Toms River High School North

 Directors Note 

I realize you are viewing the play through contemporary eyes and that the gap between today and the time period of Our Town is well over 100 years. And though the Stage Manager attempts to bridge that divide, she will make no attempt to convince you that Grover’s Corners is a role model of small-town living; she just tells you how it used to be. As the Stage Manager warns us: “Some of the things they’re going to say maybe’ll hurt your feelings – but that’s the way it is.”

 

Our Town is made up solely of shared relationships. Families/friends/neighbors/citizens: this community believes in the goodness of work, usefulness, and commitment, in protecting each other while respecting each other’s privacy, in forgiving and defending, in the freedom to worship, or not, without judgement. They are proud to be a part of the United States of America. 

 

Thornton Wilder felt neither scenery nor props should ever distract from what is occurring between people, so there is nothing in the visual aspect of the play other than a few simple things to help these relationships and values exist. He wishes the audience to enter the play through their own empathies and abilities to imagine.
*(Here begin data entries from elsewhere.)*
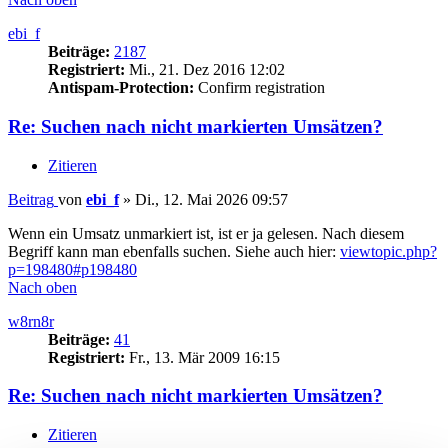
ebi_f
Beiträge:
2187
Registriert:
Mi., 21. Dez 2016 12:02
Antispam-Protection:
Confirm registration
Re: Suchen nach nicht markierten Umsätzen?
Zitieren
Beitrag
von
ebi_f
»
Di., 12. Mai 2026 09:57
Wenn ein Umsatz unmarkiert ist, ist er ja gelesen. Nach diesem
Begriff kann man ebenfalls suchen. Siehe auch hier:
viewtopic.php?
p=198480#p198480
Nach oben
w8rn8r
Beiträge:
41
Registriert:
Fr., 13. Mär 2009 16:15
Re: Suchen nach nicht markierten Umsätzen?
Zitieren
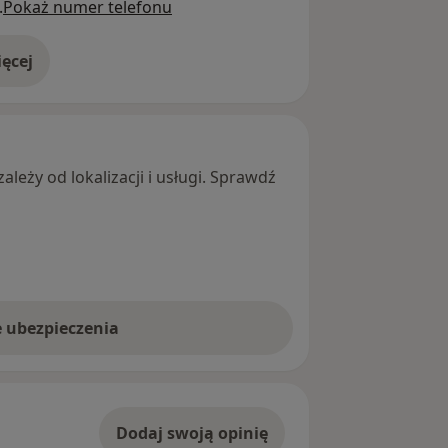
.
Pokaż numer telefonu
ęcej
adresie
leży od lokalizacji i usługi. Sprawdź
e ubezpieczenia
Dodaj swoją opinię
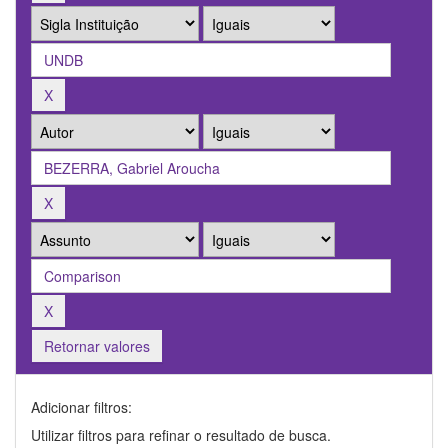
Retornar valores
Adicionar filtros:
Utilizar filtros para refinar o resultado de busca.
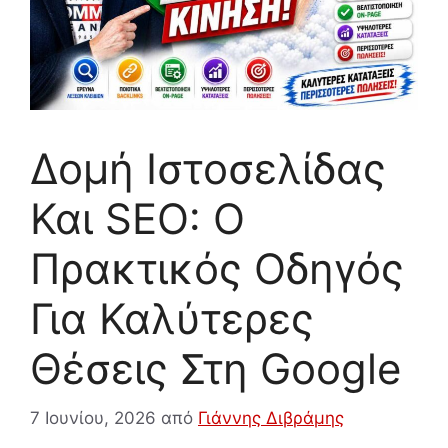
Δομή Ιστοσελίδας
Και SEO: Ο
Πρακτικός Οδηγός
Για Καλύτερες
Θέσεις Στη Google
7 Ιουνίου, 2026
από
Γιάννης Διβράμης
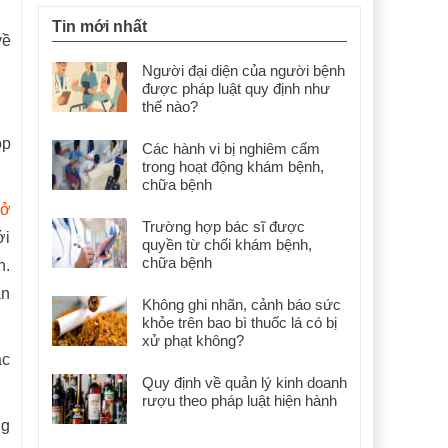
Tin mới nhất
về
Người đại diện của người bệnh
được pháp luật quy định như
thế nào?
óp
Các hành vi bị nghiêm cấm
trong hoạt động khám bệnh,
chữa bệnh
rở
Trường hợp bác sĩ được
ới
quyền từ chối khám bệnh,
chữa bệnh
n.
ận
Không ghi nhãn, cảnh báo sức
khỏe trên bao bì thuốc lá có bị
xử phạt không?
ác
Quy định về quản lý kinh doanh
rượu theo pháp luật hiện hành
ng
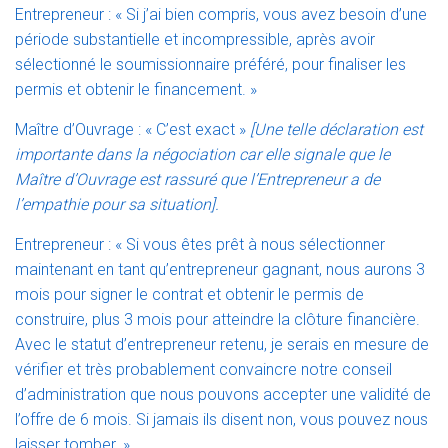
Entrepreneur : « Si j’ai bien compris, vous avez besoin d’une
période substantielle et incompressible, après avoir
sélectionné le soumissionnaire préféré, pour finaliser les
permis et obtenir le financement. »
Maître d’Ouvrage : « C’est exact »
[Une telle déclaration est
importante dans la négociation car elle signale que le
Maître d’Ouvrage est rassuré que l’Entrepreneur a de
l’empathie pour sa situation].
Entrepreneur : « Si vous êtes prêt à nous sélectionner
maintenant en tant qu’entrepreneur gagnant, nous aurons 3
mois pour signer le contrat et obtenir le permis de
construire, plus 3 mois pour atteindre la clôture financière.
Avec le statut d’entrepreneur retenu, je serais en mesure de
vérifier et très probablement convaincre notre conseil
d’administration que nous pouvons accepter une validité de
l’offre de 6 mois. Si jamais ils disent non, vous pouvez nous
laisser tomber. »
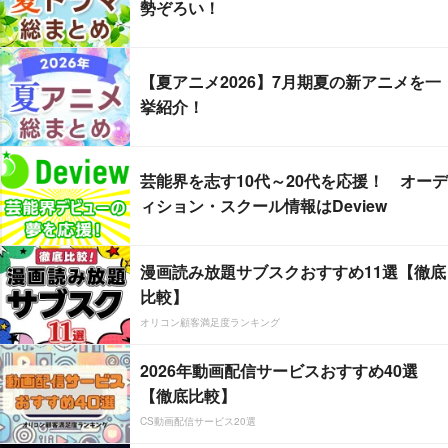
勢ぞろい！
【夏アニメ2026】7月期夏の新アニメを一
挙紹介！
芸能界を志す10代～20代を応援！ オーデ
ィション・スクール情報はDeview
漫画読み放題サブスクおすすめ11選【徹底
比較】
オリコン顧客満足度ランキング
2026年動画配信サービスおすすめ40選
【徹底比較】
CS動画配信サービス20選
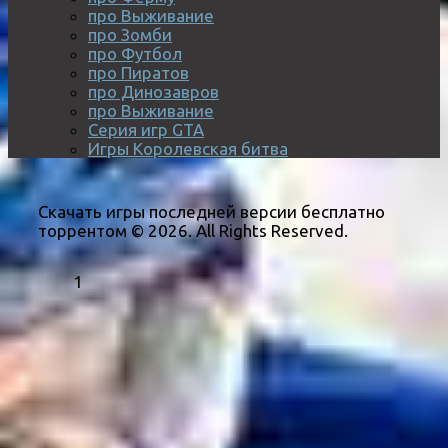
про Выживание
про Зомби
про Футбол
про Пиратов
про Динозавров
про Выживание
Серия игр GTA
Игры Королевская битва
Скачать игры последней версии бесплатно
торрентом © 2026. All Rights Reserved.
1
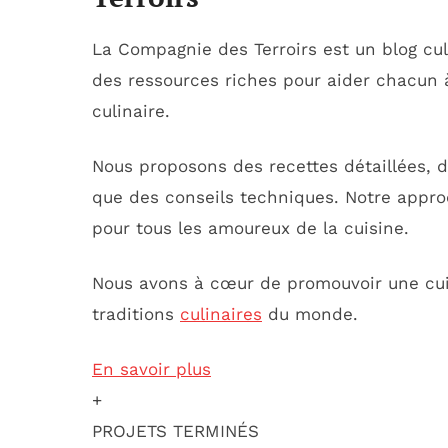
La Compagnie des Terroirs est un blog cul
des ressources riches pour aider chacun à 
culinaire.
Nous proposons des recettes détaillées, 
que des conseils techniques. Notre appro
pour tous les amoureux de la cuisine.
Nous avons à cœur de promouvoir une cui
traditions
culinaires
du monde.
En savoir plus
+
PROJETS TERMINÉS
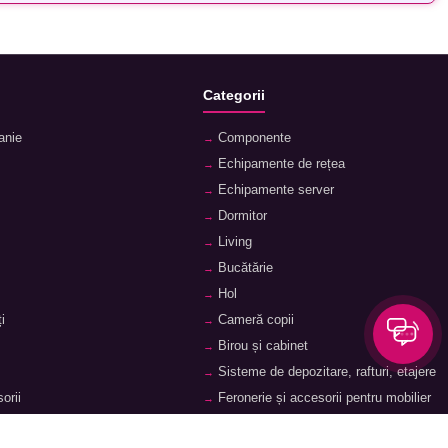
Categorii
anie
Componente
Echipamente de rețea
Echipamente server
Dormitor
Living
Bucătărie
Hol
i
Cameră copii
Birou și cabinet
Sisteme de depozitare, rafturi, etajere
orii
Feronerie și accesorii pentru mobilier
ii
Baie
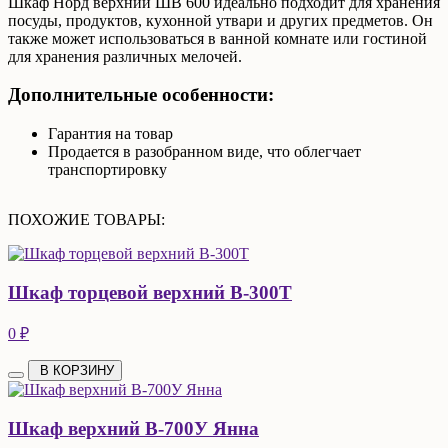
Шкаф Норд верхний ШВ 600 идеально подходит для хранения
посуды, продуктов, кухонной утвари и других предметов. Он
также может использоваться в ванной комнате или гостиной
для хранения различных мелочей.
Дополнительные особенности:
Гарантия на товар
Продается в разобранном виде, что облегчает
транспортировку
ПОХОЖИЕ ТОВАРЫ:
Шкаф торцевой верхний В-300Т
0 ₽
В КОРЗИНУ
Шкаф верхний В-700У Янна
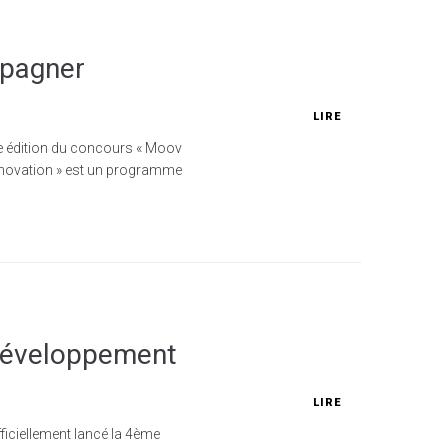
mpagner
LIRE
de édition du concours « Moov
 Innovation » est un programme
e développement
LIRE
ficiellement lancé la 4ème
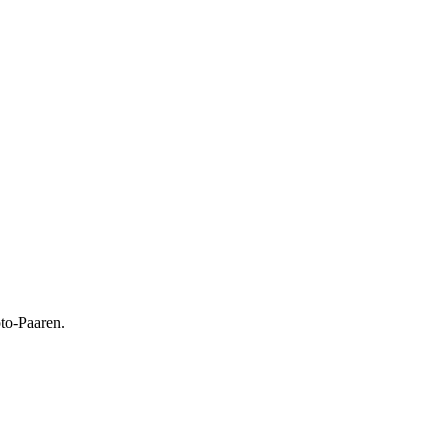
to-Paaren.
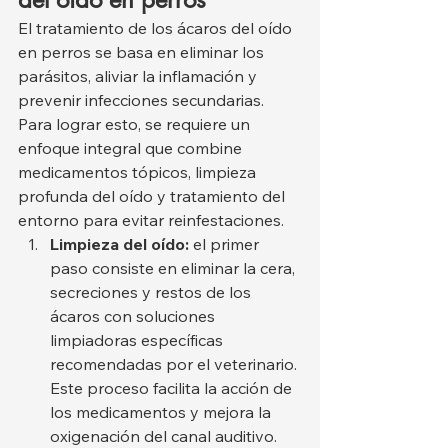
El tratamiento de los ácaros del oído 
en perros se basa en eliminar los 
parásitos, aliviar la inflamación y 
prevenir infecciones secundarias. 
Para lograr esto, se requiere un 
enfoque integral que combine 
medicamentos tópicos, limpieza 
profunda del oído y tratamiento del 
entorno para evitar reinfestaciones.
Limpieza del oído:
 el primer 
paso consiste en eliminar la cera, 
secreciones y restos de los 
ácaros con soluciones 
limpiadoras específicas 
recomendadas por el veterinario. 
Este proceso facilita la acción de 
los medicamentos y mejora la 
oxigenación del canal auditivo. 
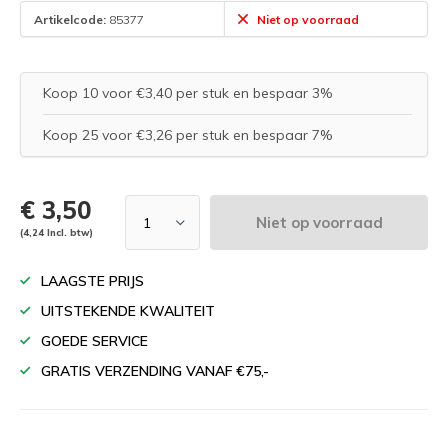
Artikelcode:
85377
Niet op voorraad
Koop 10 voor €3,40 per stuk en bespaar 3%
Koop 25 voor €3,26 per stuk en bespaar 7%
€ 3,50
Niet op voorraad
(4,24 Incl. btw)
LAAGSTE PRIJS
UITSTEKENDE KWALITEIT
GOEDE SERVICE
GRATIS VERZENDING VANAF €75,-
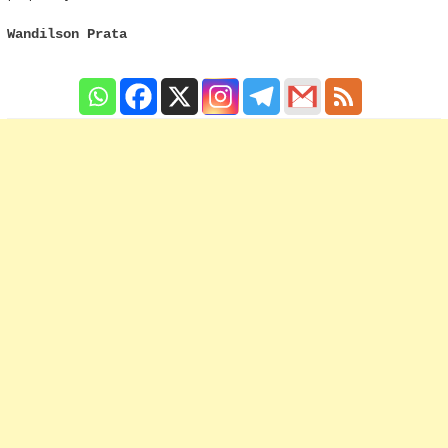
Wandilson Prata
I agree. I like that the theater is completely exposed because the actors have no place to hide.

 

The Stage Manager talks about the Eternal in all human beings, and she doesn’t mean heaven. She means the essence we eventually become after we die - which is determined by the spirit we are when alive. She means Love. This production is interested in those essences – the spirit in which lives are lived and relationships shared.